Your task -> Repeat, please, only the lines from the top of the data down to the line with "software, som fjerner behovet for"; include both of those lines.

Dataset entries ->
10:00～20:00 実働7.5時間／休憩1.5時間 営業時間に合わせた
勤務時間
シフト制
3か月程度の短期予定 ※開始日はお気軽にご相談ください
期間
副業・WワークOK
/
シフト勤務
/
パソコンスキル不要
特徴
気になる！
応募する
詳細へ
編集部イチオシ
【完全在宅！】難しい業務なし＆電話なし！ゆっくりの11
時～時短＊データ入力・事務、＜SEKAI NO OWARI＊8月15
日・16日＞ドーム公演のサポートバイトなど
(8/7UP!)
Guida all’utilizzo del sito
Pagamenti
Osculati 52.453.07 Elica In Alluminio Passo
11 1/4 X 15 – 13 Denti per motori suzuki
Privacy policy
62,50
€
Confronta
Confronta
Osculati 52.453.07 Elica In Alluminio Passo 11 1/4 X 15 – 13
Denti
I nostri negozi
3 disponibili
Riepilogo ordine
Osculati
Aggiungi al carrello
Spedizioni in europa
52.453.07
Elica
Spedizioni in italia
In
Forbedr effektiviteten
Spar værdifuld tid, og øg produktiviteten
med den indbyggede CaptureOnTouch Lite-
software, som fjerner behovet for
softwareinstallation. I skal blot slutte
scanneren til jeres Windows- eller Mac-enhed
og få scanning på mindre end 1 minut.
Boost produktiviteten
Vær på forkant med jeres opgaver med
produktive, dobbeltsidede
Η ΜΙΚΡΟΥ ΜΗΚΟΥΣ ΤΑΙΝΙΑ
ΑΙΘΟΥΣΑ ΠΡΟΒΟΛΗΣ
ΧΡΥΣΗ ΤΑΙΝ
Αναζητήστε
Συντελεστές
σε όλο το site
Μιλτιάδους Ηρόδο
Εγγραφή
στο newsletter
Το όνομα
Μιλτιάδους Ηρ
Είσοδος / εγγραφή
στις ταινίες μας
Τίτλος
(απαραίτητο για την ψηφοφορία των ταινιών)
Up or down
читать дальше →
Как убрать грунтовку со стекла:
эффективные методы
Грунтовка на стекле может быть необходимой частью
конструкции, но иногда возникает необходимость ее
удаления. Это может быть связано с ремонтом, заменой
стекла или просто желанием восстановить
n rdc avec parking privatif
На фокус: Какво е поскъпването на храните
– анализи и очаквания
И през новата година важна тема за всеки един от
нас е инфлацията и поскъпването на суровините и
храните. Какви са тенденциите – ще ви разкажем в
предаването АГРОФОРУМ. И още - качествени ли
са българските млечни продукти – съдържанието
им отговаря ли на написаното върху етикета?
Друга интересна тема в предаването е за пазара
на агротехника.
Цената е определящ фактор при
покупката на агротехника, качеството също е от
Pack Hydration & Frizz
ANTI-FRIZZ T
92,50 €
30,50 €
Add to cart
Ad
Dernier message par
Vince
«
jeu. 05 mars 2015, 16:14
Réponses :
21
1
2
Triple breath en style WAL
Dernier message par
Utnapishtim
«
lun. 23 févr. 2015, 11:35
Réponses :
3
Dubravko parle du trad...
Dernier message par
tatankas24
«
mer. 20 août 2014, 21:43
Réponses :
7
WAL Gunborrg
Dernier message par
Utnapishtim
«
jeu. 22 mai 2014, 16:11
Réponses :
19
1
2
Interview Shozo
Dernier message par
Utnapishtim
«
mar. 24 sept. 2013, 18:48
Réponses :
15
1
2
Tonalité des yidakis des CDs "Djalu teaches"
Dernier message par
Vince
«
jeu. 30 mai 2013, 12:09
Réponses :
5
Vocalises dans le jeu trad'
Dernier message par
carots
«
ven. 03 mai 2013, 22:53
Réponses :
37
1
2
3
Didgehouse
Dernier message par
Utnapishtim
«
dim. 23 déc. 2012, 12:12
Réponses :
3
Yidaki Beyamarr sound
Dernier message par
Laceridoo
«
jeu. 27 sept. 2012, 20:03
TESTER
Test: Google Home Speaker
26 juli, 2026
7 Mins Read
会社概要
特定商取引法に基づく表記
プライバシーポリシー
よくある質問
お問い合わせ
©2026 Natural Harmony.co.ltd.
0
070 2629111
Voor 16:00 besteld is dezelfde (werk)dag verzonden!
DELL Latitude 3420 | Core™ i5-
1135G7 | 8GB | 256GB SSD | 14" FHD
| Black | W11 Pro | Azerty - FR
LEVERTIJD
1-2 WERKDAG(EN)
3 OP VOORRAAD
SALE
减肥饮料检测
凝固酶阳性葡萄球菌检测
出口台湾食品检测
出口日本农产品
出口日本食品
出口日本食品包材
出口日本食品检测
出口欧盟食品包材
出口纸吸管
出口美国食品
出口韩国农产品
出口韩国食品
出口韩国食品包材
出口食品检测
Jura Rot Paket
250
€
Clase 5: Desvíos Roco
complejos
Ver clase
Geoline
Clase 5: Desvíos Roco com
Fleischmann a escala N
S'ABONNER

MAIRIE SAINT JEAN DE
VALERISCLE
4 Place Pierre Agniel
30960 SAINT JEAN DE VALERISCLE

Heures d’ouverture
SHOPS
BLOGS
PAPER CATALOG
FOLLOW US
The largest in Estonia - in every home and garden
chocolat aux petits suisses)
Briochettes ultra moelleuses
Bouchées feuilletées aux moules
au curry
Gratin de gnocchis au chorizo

Result for this exercise ->
10:00～20:00 実働7.5時間／休憩1.5時間 営業時間に合わせた
勤務時間
シフト制
3か月程度の短期予定 ※開始日はお気軽にご相談ください
期間
副業・WワークOK
/
シフト勤務
/
パソコンスキル不要
特徴
気になる！
応募する
詳細へ
編集部イチオシ
【完全在宅！】難しい業務なし＆電話なし！ゆっくりの11
時～時短＊データ入力・事務、＜SEKAI NO OWARI＊8月15
日・16日＞ドーム公演のサポートバイトなど
(8/7UP!)
Guida all’utilizzo del sito
Pagamenti
Osculati 52.453.07 Elica In Alluminio Passo
11 1/4 X 15 – 13 Denti per motori suzuki
Privacy policy
62,50
€
Confronta
Confronta
Osculati 52.453.07 Elica In Alluminio Passo 11 1/4 X 15 – 13
Denti
I nostri negozi
3 disponibili
Riepilogo ordine
Osculati
Aggiungi al carrello
Spedizioni in europa
52.453.07
Elica
Spedizioni in italia
In
Forbedr effektiviteten
Spar værdifuld tid, og øg produktiviteten
med den indbyggede CaptureOnTouch Lite-
software, som fjerner behovet for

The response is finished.